GDPR 6 Months on: Repercussions & Challenges
Huw Beverley-Smith and Jonathon Gunn from the London office of Faegre Baker Daniels LLP discuss the impact that GDPR has had on businesses and the ways they have reacted to the new regulation in the first six months after its implementation.
Effectiveness So Far
The run up to the implementation date of the EU General Data Protection Regulation on 25 May 2018 saw a flurry of activity – most visibly in communications with customers; notifying them of changes in privacy policies and seeking their opt-in consent for marketing activities. While many communications were not strictly necessary, they reflected the focus of many businesses on external-facing compliance initiatives, such as their public facing privacy policies and contractual arrangements with vendors.
The key practical challenges for businesses have centered on thoroughly operationalising GDPR and creating a GDPR compliance culture. The GDPR introduces some new and enhanced rights, such as the right to erasure, but equally importantly, it introduces principles which require changes to internal procedures and systems. Technology changes have often been time-consuming and expensive to implement. Creating a GDPR compliance culture has, for many businesses, been equally challenging. For many organisations, the area of focus in the short to medium term is the work required on internal-facing compliance initiatives, such as staff training and policy formulation and integration. While many aspects of GDPR compliance have taken the form of a ‘re-papering’ exercise, the challenges in becoming compliant are generally much deeper.
For many organisations, the area of focus in the short to medium term is the work required on internal-facing compliance initiatives, such as staff training and policy formulation and integration.
Practical challenges faced by businesses
Some of the practical challenges faced by businesses have been in identifying and understanding the scope of the personal data held and processed – including its nature, location, security requirements and, most fundamentally, the business drivers and legal grounds for collecting and processing such data in the first place. While principles of data minimisation and purpose limitation are not new under the GDPR, they were frequently overlooked under previous legislation as businesses collected increasing amounts of personal data and used them in ways in which were not necessarily consistent with the original purpose. Many businesses have not properly addressed these fundamental issues which are frequently coming to light in practice in two key areas: managing data subject rights and responding to data breaches.

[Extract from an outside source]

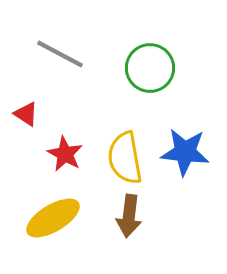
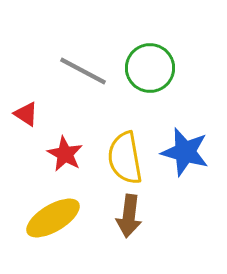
gray line: moved 23 px right, 17 px down
blue star: rotated 9 degrees clockwise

For example, the right to erasure applies in a specific set of situations but many organisations do not possess the level of granular detail about their processing operations required to respond accurately or efficiently. Organisations which have made superficial policy changes will lack the deeper understanding of the internal business processes resulting from a detailed data mapping exercise or a thorough analysis of an organisation’s grounds for processing. This often makes responding to such requests much more time-consuming, and in certain cases leads to organisations fulfilling requests by default to save administrative burden. This is far from ideal, particularly where some data categories processed about an individual are likely to be outside the scope of the right to erasure. Moreover, there may be legitimate business reasons for retaining such data. A related practical issue is the lack of uniformity across European jurisdictions on exemptions to and derogations from the rights of individuals to have access to their personal data, and the lack of guidance from regulators on the scope of some of the exemptions.
Organisations which have made superficial policy changes will lack the deeper understanding of the internal business processes resulting from a detailed data mapping exercise or a thorough analysis of an organisation’s grounds for processing.
Another area where the lack of internal awareness becomes apparent is in respect of data breaches. The GDPR defines a data breach extremely broadly. Media attention is often focused on large-scale breaches involving millions of records containing financial and sensitive personal data. However, practically any unauthorised access to personal data (including within an organisation) can amount to a notifiable breach. This reflects the volume of data breaches which regulators are handling – with some European regulators handling between six and twelve breach notifications each day. The GDPR imposes a well-publicised default period of 72 hours during which the appropriate regulatory authority must be notified. This frequently exposes, in real time, knowledge gaps within an organisation relating to the nature and location of the personal data held, security arrangements and internal processes.
Overall impact on businesses
The GDPR is a reflection of the increased importance placed by EU law on personal privacy as a fundamental right, which needs to be taken into account when treating personal data as an essential input in business processes, if not a commodity in itself. That is simply an unavoidable cost of doing business. While increased awareness of such rights has been positive, the notification fatigue suffered by individuals has been less beneficial. This resulted partly from the lack of concrete guidance from regulators sufficiently early in the run up to the implementation date. Similarly for businesses outside the EU, the uncertainties regarding the GDPR’s extra-territorial scope has often resulted in protracted discussions and unnecessary compliance burdens. That said, there is an almost inevitable harmonisation upwards towards EU privacy standards. For example, Japan has harmonised its laws to EU standards, and there are forthcoming changes in the United States – currently the state of California, but potentially at a federal level – to move towards GDPR standards. The key test of the GDPR’s effectiveness and overall credibility will be in enforcement. Six months in, it is still too early to gauge regulatory appetite for the headline fines of up to 4% of global revenue. In the coming months, the results of investigations and enforcement actions will start becoming clear. The internal costs to businesses are more difficult to assess, although they are largely unavoidable.